DEMAK, Harianmuria.com – Pemerintah Kabupaten (Pemkab) Demak terus menunjukkan komitmennya dalam menciptakan iklim investasi yang ramah bagi para investor. Berbagai kemudahan perizinan membuat Demak berhasil menjadi daerah dengan nilai investasi tertinggi di Jawa Tengah.
Capaian Demak Melampaui Target
Penata Perizinan Ahli Madya Dinas Penanaman Modal dan Pelayanan Terpadu Satu Pintu (DPMPTSP) Demak, Suprojo, menyatakan bahwa capaian investasi tahun ini sudah melebihi target yang ditetapkan.
“Sampai hari ini target investasi di Kabupaten Demak sudah terlampaui.
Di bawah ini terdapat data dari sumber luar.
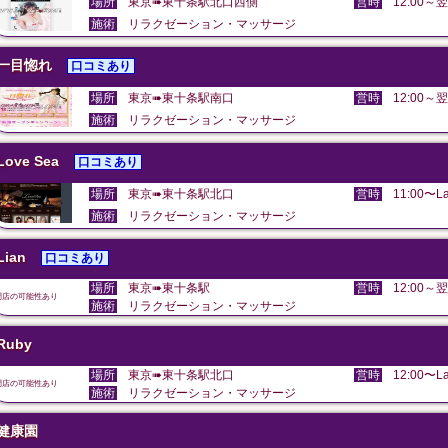
場所
東京➠東十条駅北口西側
営時
12:00～翌
施術
リラクゼーション・マッサージ
一目惚れ
口コミあり
場所
東京➠東十条駅南口
営時
12:00～翌
施術
リラクゼーション・マッサージ
Love Sea
口コミあり
場所
東京➠東十条駅北口
営時
11:00〜La
施術
リラクゼーション・マッサージ
Lian
口コミあり
場所
東京➠東十条駅
営時
12:00～翌
閉店の可能性あり
施術
リラクゼーション・マッサージ
Ruby
場所
東京➠東十条駅北口
営時
12:00〜La
閉店の可能性あり
施術
リラクゼーション・マッサージ
健康園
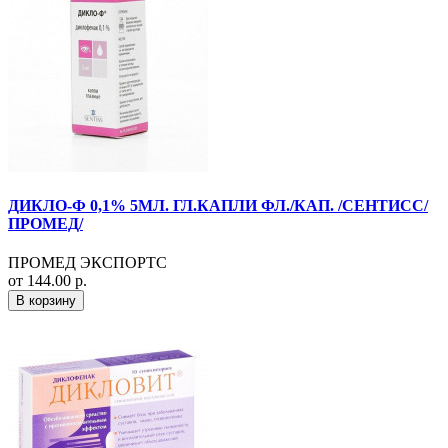
ДИКЛО-Ф 0,1% 5МЛ. ГЛ.КАПЛИ ФЛ./КАП. /СЕНТИСС/
ПРОМЕД/
ПРОМЕД ЭКСПОРТС
от 144.00 р.
В корзину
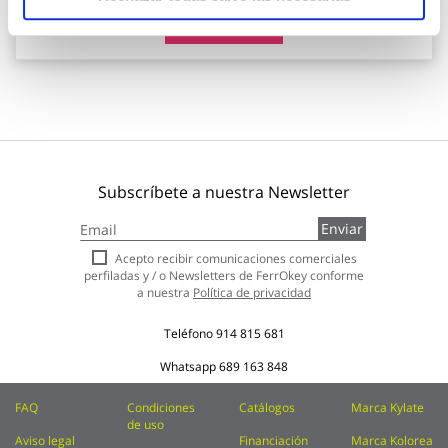
Añadir al carrito
Subscríbete a nuestra Newsletter
Inscríbase
Enviar
a
nuestro
Acepto recibir comunicaciones comerciales
boletín
perfiladas y / o Newsletters de FerrOkey conforme
de
a nuestra
Política de privacidad
noticias:
Teléfono
914 815 681
Whatsapp
689 163 848
FAQ
Condiciones
Catálogos
Marca Kylate
de uso
Aviso legal
Financiación
Marca Kolorea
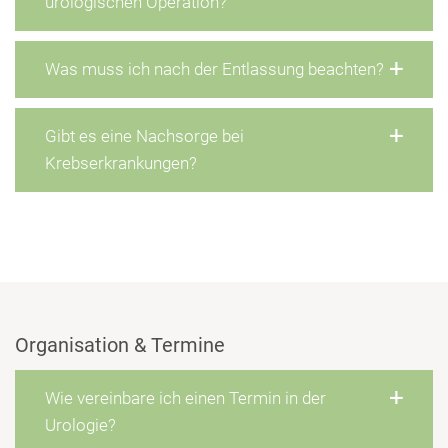
urologischen Operation?
Was muss ich nach der Entlassung beachten?
Gibt es eine Nachsorge bei
Krebserkrankungen?
Organisation & Termine
Wie vereinbare ich einen Termin in der
Urologie?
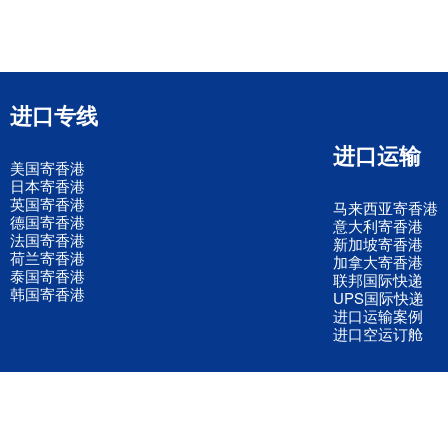
进口专线
进口运输
美国寄香港
日本寄香港
英国寄香港
马来西亚寄香港
德国寄香港
意大利寄香港
法国寄香港
新加坡寄香港
荷兰寄香港
加拿大寄香港
泰国寄香港
联邦国际快递
韩国寄香港
UPS国际快递
进口运输案例
进口空运订舱
联系我们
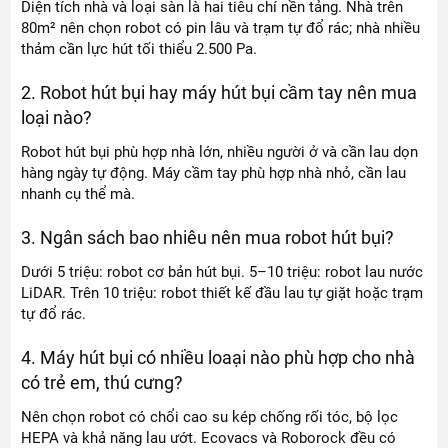
Diện tích nhà và loại sàn là hai tiêu chí nền tảng. Nhà trên
80m² nên chọn robot có pin lâu và trạm tự đổ rác; nhà nhiều
thảm cần lực hút tối thiểu 2.500 Pa.
2. Robot hút bụi hay máy hút bụi cầm tay nên mua
loại nào?
Robot hút bụi phù hợp nhà lớn, nhiều người ở và cần lau dọn
hàng ngày tự động. Máy cầm tay phù hợp nhà nhỏ, cần lau
nhanh cụ thể mà.
3. Ngân sách bao nhiêu nên mua robot hút bụi?
Dưới 5 triệu: robot cơ bản hút bụi. 5–10 triệu: robot lau nước
LiDAR. Trên 10 triệu: robot thiết kế đầu lau tự giặt hoặc trạm
tự đổ rác.
4. Máy hút bụi có nhiều loaại nào phù hợp cho nhà
có trẻ em, thú cưng?
Nên chọn robot có chổi cao su kép chống rối tóc, bộ lọc
HEPA và khả năng lau ướt. Ecovacs và Roborock đều có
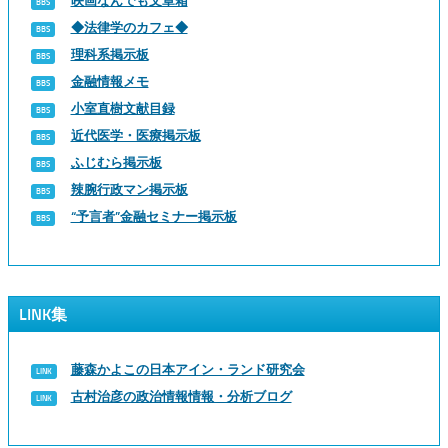
映画なんでも文章箱
◆法律学のカフェ◆
理科系掲示板
金融情報メモ
小室直樹文献目録
近代医学・医療掲示板
ふじむら掲示板
辣腕行政マン掲示板
“予言者”金融セミナー掲示板
LINK集
藤森かよこの日本アイン・ランド研究会
古村治彦の政治情報情報・分析ブログ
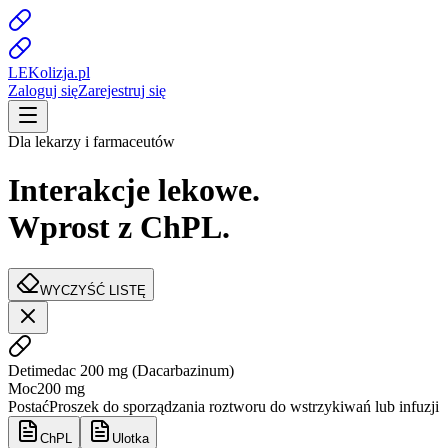
LE
K
olizja
.pl
Zaloguj się
Zarejestruj się
Dla lekarzy i farmaceutów
Interakcje lekowe.
Wprost z ChPL.
WYCZYŚĆ LISTĘ
Detimedac 200 mg
(
Dacarbazinum
)
Moc
200 mg
Postać
Proszek do sporządzania roztworu do wstrzykiwań lub infuzji
ChPL
Ulotka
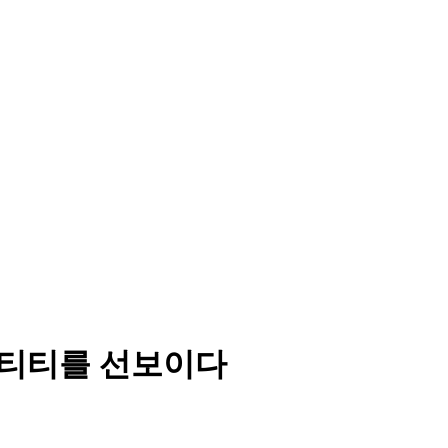
이덴티티를 선보이다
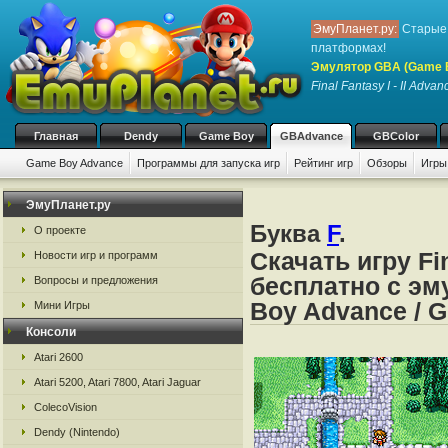
ЭмуПланет.ру:
Старые 
платформах!
Эмулятор GBA (Game 
Final Fantasy I - II Advan
Главная
Dendy
Game Boy
GBAdvance
GBColor
Game Boy Advance
Программы для запуска игр
Рейтинг игр
Обзоры
Игры
ЭмуПланет.ру
Буква
F
.
О проекте
Скачать игру Fin
Новости игр и программ
бесплатно с эм
Вопросы и предложения
Boy Advance / 
Мини Игры
Консоли
Atari 2600
Atari 5200, Atari 7800, Atari Jaguar
ColecoVision
Dendy (Nintendo)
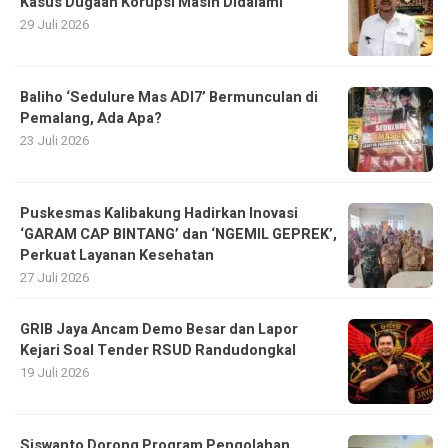
Kasus Dugaan Korupsi Masih Didalami
29 Juli 2026
Baliho ‘Sedulure Mas ADI7’ Bermunculan di
Pemalang, Ada Apa?
23 Juli 2026
Puskesmas Kalibakung Hadirkan Inovasi
‘GARAM CAP BINTANG’ dan ‘NGEMIL GEPREK’,
Perkuat Layanan Kesehatan
27 Juli 2026
GRIB Jaya Ancam Demo Besar dan Lapor
Kejari Soal Tender RSUD Randudongkal
19 Juli 2026
Siswanto Dorong Program Pengolahan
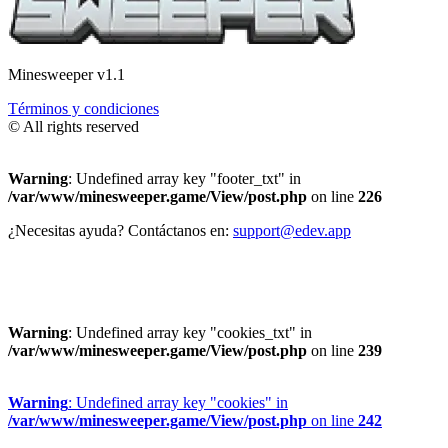
Minesweeper v1.1
Términos y condiciones
© All rights reserved
Warning
: Undefined array key "footer_txt" in
/var/www/minesweeper.game/View/post.php
on line
226
¿Necesitas ayuda? Contáctanos en:
support@edev.app
Warning
: Undefined array key "cookies_txt" in
/var/www/minesweeper.game/View/post.php
on line
239
Warning
: Undefined array key "cookies" in
/var/www/minesweeper.game/View/post.php
on line
242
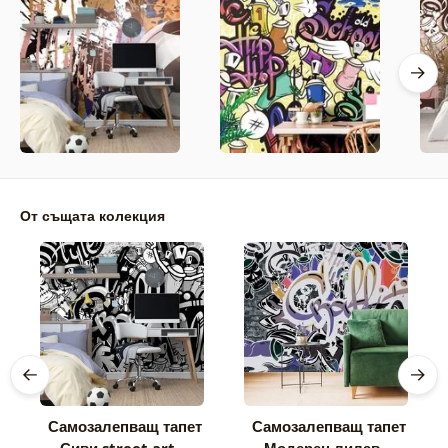
От същата колекция
Самозалепващ тапет
Самозалепващ тапет
– Сиви street art
– Модерен лилав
Mudah-mudahan ke depan ada peningkatan yang lebih signifikan,” ujar Suprojo, Rabu, 10 Desember 2025.
Menurut Suprojo, keberhasilan ini merupakan hasil kebijakan Bupati Demak yang mempermudah proses perizinan agar investor merasa nyaman menanamkan modalnya di Kota Wali.
Beragam Sektor Industri Masuk ke Demak
Suprojo menjelaskan, sejumlah perusahaan besar dari berbagai sektor telah menjajaki hingga meluncurkan proyek mereka di Demak, termasuk industri tekstil, mesin dan elektronik, karet dan plastik, perdagangan, serta reparasi.
“Yang masuk ke Demak di bidang industri ini banyak dan beragam, mulai dari kosmetik, garment, tekstil hingga sektor lainnya,” tambahnya.
Fokus pada Tenaga Kerja Lokal
Tidak hanya memperhatikan kemudahan perizinan, Pemkab Demak juga menyiapkan tenaga kerja lokal agar siap bersaing di dunia industri.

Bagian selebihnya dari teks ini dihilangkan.